Responsibilities of a security holder
These are general and not statutory liabilities:
· To be specific.
· To remain informed.
· To be vigilant
· To participate and vote in general meetings.
· To exercise your rights on your own or as a group.
Advantages of dealing through a Stock Exchange
· If you choose to deal (buy or sell) directly with another person, you are exposed to counter party risk, i.e. the risk of nonperformance by that party. However, if you deal through a Stock Exchange, this counter party risk is reduced due to trade/settlement guarantee offered by the Stock Exchange mechanism. Further, you also have certain protections against defaults by your broker.
· When you operate through an exchange, you have the right to receive the best price prevailing at that time for the trade.
· Right to receive the money or securities on time. You also have the right to receive a contract note from the broker confirming the trade and indicating the time of execution of the order and other necessary details of the trade. If you have opted for transaction in physical mode, you also have the right to receive good delivery and the right to insist on rectification of bad delivery. If you have a dispute with your broker, you can resolve it through arbitration under the aegis of the exchange, instead of filing a civil suit.
· Larger number of buyers and sellers are available at Stock Exchange and this way it ensure liquidity to the investors.
Complaints to be taken up with SEBI’s Investor Information centre
· Complaints related to securities traded/listed with the exchanges.
· Complaints regarding the trades effected in the exchange with respect to the companies listed on it or by the members of the exchange.
· Issue of duplicate share certificates.
Complaints to be taken up with Department Of Company Affairs/ concerned Registrar of Companies (ROC):
· Complaints against unlisted companies.
· Complaints regarding non-receipt of annual report, AGM Notice.
· Fixed deposit in manufacturing companies
· Forfeiture of shares
Complaints to be taken up with the Reserve Bank of India
· Fixed deposits in banks and NBFCs
Grievances undertaken by SEBI
There will be occasions when you have a grievance against a listed company/intermediary registered with SEBI. In the event of such grievance you should first approach the concerned company/ intermediary against whom you have a grievance. However, you may not be satisfied with their response. Therefore, you should know whom you should turn to, to get your grievance redressed.
SEBI takes up grievances related to issue and transfer of securities and non-payment of dividend with listed companies. In addition, SEBI also takes up grievances against the various intermediaries registered with it and related issues.
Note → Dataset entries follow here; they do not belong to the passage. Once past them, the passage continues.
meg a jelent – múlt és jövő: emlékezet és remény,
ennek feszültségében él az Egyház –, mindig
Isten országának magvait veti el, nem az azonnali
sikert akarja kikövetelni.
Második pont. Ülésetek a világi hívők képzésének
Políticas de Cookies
General Do's and Don’ts for Investors
1. Always deal with the intermediaries registered with SEBI/ stock exchanges.
2. Always keep copies of all investment documentation (e.g. application forms, acknowledgement slips, contract notes).
3. Always keep copies of documents you are sending to companies etc.
4. Send important documents by reliable mode / registered post to ensure deliver.
5. Ensure that you receive contract note at the end of the day/ account statements for every transaction.
6. Ensure that you have money before you buy.
7. Always settle the dues through the normal banking channels with the market intermediaries.
8. Ensure that you have are holding securities before you sell.
9. Follow up diligently and promptly e.g. If you do not receive the required documentation within a reasonable time contact the concerned person i.e. the Trading Member, Company etc. immediately.
10. Give clear and unambiguous instruction to your Trading Member /agent/ depository participant.
11. Mention clearly whether you want to transact in physical mode or demat.
12. Investors should take informed investment decision without being influenced by misleading recommendations given in the public media such as newspapers, electronic media, website etc. verify all the claims made in such advertisements.
13. Before placing an order with the market intermediaries, please check about the credentials of the companies, its management, fundamentals and recent announcements made by them and various other disclosures made under various regulations. The sources of information are the websites of Exchanges and companies, databases of data vendor, business magazines etc.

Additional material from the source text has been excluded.